▶ Your assignment: The entries below are to be written out again without alteration.

Dataset excerpts
········

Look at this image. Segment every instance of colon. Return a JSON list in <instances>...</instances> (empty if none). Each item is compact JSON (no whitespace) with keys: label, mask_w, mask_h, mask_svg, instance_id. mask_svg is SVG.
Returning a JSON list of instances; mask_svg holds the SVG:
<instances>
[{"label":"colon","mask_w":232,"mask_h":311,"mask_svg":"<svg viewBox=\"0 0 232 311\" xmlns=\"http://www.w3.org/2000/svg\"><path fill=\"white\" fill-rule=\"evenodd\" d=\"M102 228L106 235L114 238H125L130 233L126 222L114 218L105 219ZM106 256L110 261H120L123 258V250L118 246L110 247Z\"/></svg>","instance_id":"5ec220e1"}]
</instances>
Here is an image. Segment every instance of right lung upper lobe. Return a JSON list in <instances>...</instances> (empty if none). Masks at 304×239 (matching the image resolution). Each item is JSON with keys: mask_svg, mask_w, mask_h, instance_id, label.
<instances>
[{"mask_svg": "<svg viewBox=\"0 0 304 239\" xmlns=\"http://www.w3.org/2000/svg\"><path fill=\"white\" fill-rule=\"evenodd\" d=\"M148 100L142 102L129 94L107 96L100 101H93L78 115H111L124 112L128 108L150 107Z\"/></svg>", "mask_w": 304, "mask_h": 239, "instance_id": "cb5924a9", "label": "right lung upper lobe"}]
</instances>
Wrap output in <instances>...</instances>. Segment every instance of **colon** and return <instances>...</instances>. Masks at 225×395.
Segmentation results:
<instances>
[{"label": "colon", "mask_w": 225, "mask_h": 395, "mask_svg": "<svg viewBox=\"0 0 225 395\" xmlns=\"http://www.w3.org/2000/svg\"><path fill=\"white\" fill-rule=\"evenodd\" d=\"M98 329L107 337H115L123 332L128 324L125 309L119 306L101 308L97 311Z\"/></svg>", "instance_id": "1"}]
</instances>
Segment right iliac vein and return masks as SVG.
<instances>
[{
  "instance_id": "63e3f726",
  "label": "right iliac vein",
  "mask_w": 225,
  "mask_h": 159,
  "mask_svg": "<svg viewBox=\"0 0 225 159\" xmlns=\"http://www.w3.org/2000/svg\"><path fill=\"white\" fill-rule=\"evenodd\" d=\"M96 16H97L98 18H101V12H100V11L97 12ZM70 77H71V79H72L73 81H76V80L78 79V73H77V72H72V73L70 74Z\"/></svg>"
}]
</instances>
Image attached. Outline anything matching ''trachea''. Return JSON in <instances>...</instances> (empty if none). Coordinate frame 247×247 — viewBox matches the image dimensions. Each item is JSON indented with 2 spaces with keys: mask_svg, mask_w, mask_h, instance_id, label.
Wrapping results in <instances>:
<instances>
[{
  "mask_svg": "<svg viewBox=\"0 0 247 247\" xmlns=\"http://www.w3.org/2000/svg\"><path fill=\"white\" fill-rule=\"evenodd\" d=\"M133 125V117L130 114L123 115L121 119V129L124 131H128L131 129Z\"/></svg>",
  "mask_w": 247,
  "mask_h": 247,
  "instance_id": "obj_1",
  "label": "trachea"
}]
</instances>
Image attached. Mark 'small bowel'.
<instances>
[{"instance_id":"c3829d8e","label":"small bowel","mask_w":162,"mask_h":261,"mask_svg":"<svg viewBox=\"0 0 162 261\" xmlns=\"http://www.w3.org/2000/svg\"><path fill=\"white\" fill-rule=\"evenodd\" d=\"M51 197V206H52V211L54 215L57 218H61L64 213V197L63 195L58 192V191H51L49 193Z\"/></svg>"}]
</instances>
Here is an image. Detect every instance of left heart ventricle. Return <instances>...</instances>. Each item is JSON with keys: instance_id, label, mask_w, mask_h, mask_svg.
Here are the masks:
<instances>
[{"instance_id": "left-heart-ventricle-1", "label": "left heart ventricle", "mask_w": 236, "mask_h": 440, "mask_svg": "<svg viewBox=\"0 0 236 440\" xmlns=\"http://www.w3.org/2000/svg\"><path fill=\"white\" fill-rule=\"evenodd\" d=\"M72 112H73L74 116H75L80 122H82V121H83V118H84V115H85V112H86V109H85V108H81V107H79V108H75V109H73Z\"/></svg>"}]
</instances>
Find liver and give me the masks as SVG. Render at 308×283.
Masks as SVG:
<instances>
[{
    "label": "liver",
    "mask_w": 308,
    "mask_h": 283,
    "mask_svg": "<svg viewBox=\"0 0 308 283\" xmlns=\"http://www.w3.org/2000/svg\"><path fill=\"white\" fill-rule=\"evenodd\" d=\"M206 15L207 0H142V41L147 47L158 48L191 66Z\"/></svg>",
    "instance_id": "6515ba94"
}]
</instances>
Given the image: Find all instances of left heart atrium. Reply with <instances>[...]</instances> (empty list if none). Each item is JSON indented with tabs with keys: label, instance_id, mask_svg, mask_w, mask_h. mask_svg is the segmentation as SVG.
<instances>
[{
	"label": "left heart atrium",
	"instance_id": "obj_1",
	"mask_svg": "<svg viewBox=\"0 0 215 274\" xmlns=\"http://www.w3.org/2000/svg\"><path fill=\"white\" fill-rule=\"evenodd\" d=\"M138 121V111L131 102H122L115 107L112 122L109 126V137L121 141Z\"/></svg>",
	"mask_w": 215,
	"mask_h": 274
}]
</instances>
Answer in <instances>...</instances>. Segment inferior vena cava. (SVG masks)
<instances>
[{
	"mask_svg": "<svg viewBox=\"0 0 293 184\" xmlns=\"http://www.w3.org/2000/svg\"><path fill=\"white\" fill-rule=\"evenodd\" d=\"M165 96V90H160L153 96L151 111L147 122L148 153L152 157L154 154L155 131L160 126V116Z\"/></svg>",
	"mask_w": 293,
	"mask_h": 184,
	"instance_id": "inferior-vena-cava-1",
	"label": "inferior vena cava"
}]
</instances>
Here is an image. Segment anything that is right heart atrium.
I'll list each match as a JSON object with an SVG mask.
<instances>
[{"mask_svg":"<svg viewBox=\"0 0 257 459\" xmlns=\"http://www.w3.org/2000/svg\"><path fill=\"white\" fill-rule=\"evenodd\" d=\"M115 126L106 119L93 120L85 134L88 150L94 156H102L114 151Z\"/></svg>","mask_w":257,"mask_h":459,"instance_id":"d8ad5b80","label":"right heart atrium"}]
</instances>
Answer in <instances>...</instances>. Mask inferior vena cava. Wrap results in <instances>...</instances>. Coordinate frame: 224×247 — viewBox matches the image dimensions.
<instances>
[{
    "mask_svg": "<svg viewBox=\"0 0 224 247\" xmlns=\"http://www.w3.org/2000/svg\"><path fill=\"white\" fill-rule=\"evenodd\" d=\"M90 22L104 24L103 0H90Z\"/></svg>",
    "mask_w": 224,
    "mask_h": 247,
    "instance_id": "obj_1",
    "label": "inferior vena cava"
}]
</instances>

········

▶ Answer to this problem:
Look at this image. Segment every instance of colon. Return a JSON list in <instances>...</instances> (empty if none). Each item is compact JSON (no whitespace) with keys: label, mask_w, mask_h, mask_svg, instance_id. mask_svg is SVG.
Returning a JSON list of instances; mask_svg holds the SVG:
<instances>
[{"label":"colon","mask_w":232,"mask_h":311,"mask_svg":"<svg viewBox=\"0 0 232 311\" xmlns=\"http://www.w3.org/2000/svg\"><path fill=\"white\" fill-rule=\"evenodd\" d=\"M102 228L106 235L114 238H125L130 233L126 222L114 218L105 219ZM106 256L110 261H120L123 258V250L118 246L110 247Z\"/></svg>","instance_id":"5ec220e1"}]
</instances>
Here is an image. Segment every instance of right lung upper lobe. Return a JSON list in <instances>...</instances> (empty if none). Masks at 304×239 (matching the image resolution). Each item is JSON with keys: mask_svg, mask_w, mask_h, instance_id, label.
<instances>
[{"mask_svg": "<svg viewBox=\"0 0 304 239\" xmlns=\"http://www.w3.org/2000/svg\"><path fill=\"white\" fill-rule=\"evenodd\" d=\"M148 100L142 102L129 94L107 96L100 101H93L78 115H111L124 112L128 108L150 107Z\"/></svg>", "mask_w": 304, "mask_h": 239, "instance_id": "cb5924a9", "label": "right lung upper lobe"}]
</instances>
Wrap output in <instances>...</instances>. Segment every instance of **colon** and return <instances>...</instances>. Masks at 225×395.
Segmentation results:
<instances>
[{"label": "colon", "mask_w": 225, "mask_h": 395, "mask_svg": "<svg viewBox=\"0 0 225 395\" xmlns=\"http://www.w3.org/2000/svg\"><path fill=\"white\" fill-rule=\"evenodd\" d=\"M98 329L107 337H115L123 332L128 324L125 309L119 306L101 308L97 311Z\"/></svg>", "instance_id": "1"}]
</instances>
Segment right iliac vein and return masks as SVG.
<instances>
[{
  "instance_id": "63e3f726",
  "label": "right iliac vein",
  "mask_w": 225,
  "mask_h": 159,
  "mask_svg": "<svg viewBox=\"0 0 225 159\" xmlns=\"http://www.w3.org/2000/svg\"><path fill=\"white\" fill-rule=\"evenodd\" d=\"M96 16H97L98 18H101V12H100V11L97 12ZM70 77H71V79H72L73 81H76V80L78 79V73H77V72H72V73L70 74Z\"/></svg>"
}]
</instances>
Image attached. Outline anything matching ''trachea''. Return JSON in <instances>...</instances> (empty if none). Coordinate frame 247×247 — viewBox matches the image dimensions. Each item is JSON indented with 2 spaces with keys: mask_svg, mask_w, mask_h, instance_id, label.
Wrapping results in <instances>:
<instances>
[{
  "mask_svg": "<svg viewBox=\"0 0 247 247\" xmlns=\"http://www.w3.org/2000/svg\"><path fill=\"white\" fill-rule=\"evenodd\" d=\"M133 125V117L130 114L123 115L121 119V129L124 131H128L131 129Z\"/></svg>",
  "mask_w": 247,
  "mask_h": 247,
  "instance_id": "obj_1",
  "label": "trachea"
}]
</instances>
Image attached. Mark 'small bowel'.
<instances>
[{"instance_id":"c3829d8e","label":"small bowel","mask_w":162,"mask_h":261,"mask_svg":"<svg viewBox=\"0 0 162 261\" xmlns=\"http://www.w3.org/2000/svg\"><path fill=\"white\" fill-rule=\"evenodd\" d=\"M51 197V206H52V211L54 215L57 218H61L64 213V197L63 195L58 192V191H51L49 193Z\"/></svg>"}]
</instances>
Here is an image. Detect every instance of left heart ventricle. Return <instances>...</instances>. Each item is JSON with keys: instance_id, label, mask_w, mask_h, mask_svg.
Here are the masks:
<instances>
[{"instance_id": "left-heart-ventricle-1", "label": "left heart ventricle", "mask_w": 236, "mask_h": 440, "mask_svg": "<svg viewBox=\"0 0 236 440\" xmlns=\"http://www.w3.org/2000/svg\"><path fill=\"white\" fill-rule=\"evenodd\" d=\"M72 112H73L74 116H75L80 122H82V121H83V118H84V115H85V112H86V109H85V108H81V107H79V108H75V109H73Z\"/></svg>"}]
</instances>
Find liver and give me the masks as SVG. Render at 308×283.
Masks as SVG:
<instances>
[{
    "label": "liver",
    "mask_w": 308,
    "mask_h": 283,
    "mask_svg": "<svg viewBox=\"0 0 308 283\" xmlns=\"http://www.w3.org/2000/svg\"><path fill=\"white\" fill-rule=\"evenodd\" d=\"M206 15L207 0H142V41L147 47L158 48L191 66Z\"/></svg>",
    "instance_id": "6515ba94"
}]
</instances>
Given the image: Find all instances of left heart atrium. Reply with <instances>[...]</instances> (empty list if none). Each item is JSON indented with tabs with keys: label, instance_id, mask_svg, mask_w, mask_h. mask_svg is the segmentation as SVG.
<instances>
[{
	"label": "left heart atrium",
	"instance_id": "obj_1",
	"mask_svg": "<svg viewBox=\"0 0 215 274\" xmlns=\"http://www.w3.org/2000/svg\"><path fill=\"white\" fill-rule=\"evenodd\" d=\"M138 121V111L131 102H122L115 107L112 122L109 126V137L121 141Z\"/></svg>",
	"mask_w": 215,
	"mask_h": 274
}]
</instances>
Answer in <instances>...</instances>. Segment inferior vena cava. (SVG masks)
<instances>
[{
	"mask_svg": "<svg viewBox=\"0 0 293 184\" xmlns=\"http://www.w3.org/2000/svg\"><path fill=\"white\" fill-rule=\"evenodd\" d=\"M165 96V90H160L153 96L151 111L147 122L148 153L152 157L154 154L155 131L160 126V116Z\"/></svg>",
	"mask_w": 293,
	"mask_h": 184,
	"instance_id": "inferior-vena-cava-1",
	"label": "inferior vena cava"
}]
</instances>
Here is an image. Segment anything that is right heart atrium.
I'll list each match as a JSON object with an SVG mask.
<instances>
[{"mask_svg":"<svg viewBox=\"0 0 257 459\" xmlns=\"http://www.w3.org/2000/svg\"><path fill=\"white\" fill-rule=\"evenodd\" d=\"M115 126L106 119L93 120L85 134L88 150L94 156H102L114 151Z\"/></svg>","mask_w":257,"mask_h":459,"instance_id":"d8ad5b80","label":"right heart atrium"}]
</instances>
Answer in <instances>...</instances>. Mask inferior vena cava. Wrap results in <instances>...</instances>. Coordinate frame: 224×247 — viewBox matches the image dimensions.
<instances>
[{
    "mask_svg": "<svg viewBox=\"0 0 224 247\" xmlns=\"http://www.w3.org/2000/svg\"><path fill=\"white\" fill-rule=\"evenodd\" d=\"M90 22L104 24L103 0H90Z\"/></svg>",
    "mask_w": 224,
    "mask_h": 247,
    "instance_id": "obj_1",
    "label": "inferior vena cava"
}]
</instances>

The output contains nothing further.